01-TADHG LYNCH

    01-TADHG LYNCH

    𝜗𝜚 ࣪˖ ִ𐙚 | (req!) crack.

    01-TADHG LYNCH
    c.ai

    First time I met her, I thought she was the most infuriating human being alive. Loud, cheeky, no filter. She came right up to me, grinning like she knew she was about to make my life hell, and went, “Military? Why do you wanna kill people?”

    I’d never wanted to walk away from someone so fast in my life.

    But I didn’t. I stood there, jaw tight, staring down at her while she rambled on, firing off one question after another, teasing me about the way I stood, the way I looked too serious, calling me Sergeant Stoneface. Every answer I gave, short and clipped, only made her grin wider. She was determined to get under my skin. And she did.

    She still does.

    Weeks in, she’s turned pestering me into an art form. Doesn’t follow orders, always has some sarcastic comment locked and loaded, tests the edge of my patience every second she’s near. My lads think it’s funny, watching her wear me down. I don’t.

    Except today, it’s not her that’s getting to me—it’s everything else. Training’s gone to shit, higher-ups breathing down my neck, and my head’s too loud. I lose my temper. Properly lose it. She sees it—the crack, the storm I keep buried—and her smirk falters. For the first time, she doesn’t push.

    Instead, she does something worse. She’s gentle.

    “Come on,” she says, tugging at my arm, her voice softer than I’ve ever heard it. “You’re coming with me.”

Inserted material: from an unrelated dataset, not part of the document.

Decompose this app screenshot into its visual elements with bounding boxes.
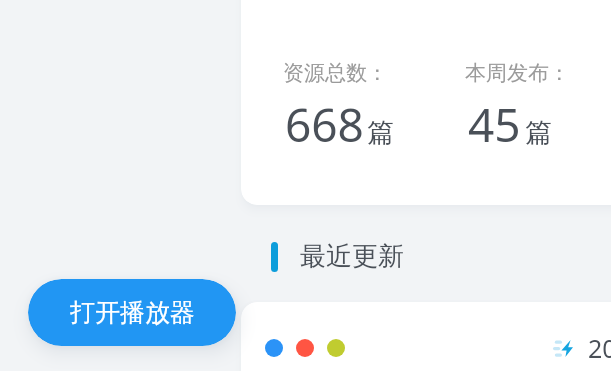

    I resist, of course. Bark something about having no business at some ridiculous sector party. But she doesn’t let go. She never does. Next thing I know, I’m in a crowded room full of music and laughter, my lads staring at me like they’ve seen a ghost because Sergeant Lynch never shows up to these things.

    She drags me away from them before they can say a word, right into the middle of the floor. Music blaring—some ridiculous girl anthem from the 2000s. Britney, Rihanna, something that makes my ears ring. She’s already swaying, laughing, pulling me closer.

    “I don’t dance,” I mutter, stiff as a board.

    “Yeah, you do,” she fires back, grinning up at me. “You just don’t know it yet.”

    And somehow, she’s right. Because I do. Not well, not gracefully, but I move with her, and she beams like I’ve handed her the world.

    For the first time in years, I don’t feel like a soldier, or a sergeant, or a man held together by discipline and iron. I feel like a boy, clumsy and hopelessly smitten, dancing with the one person who can shatter me with a smile.

    She leans in, cheek brushing mine, and laughs. “Knew I’d crack you eventually, Lynch.”

    And I don’t even argue. I just hold her closer, let the music drown the rest out, and for once, I let myself have this.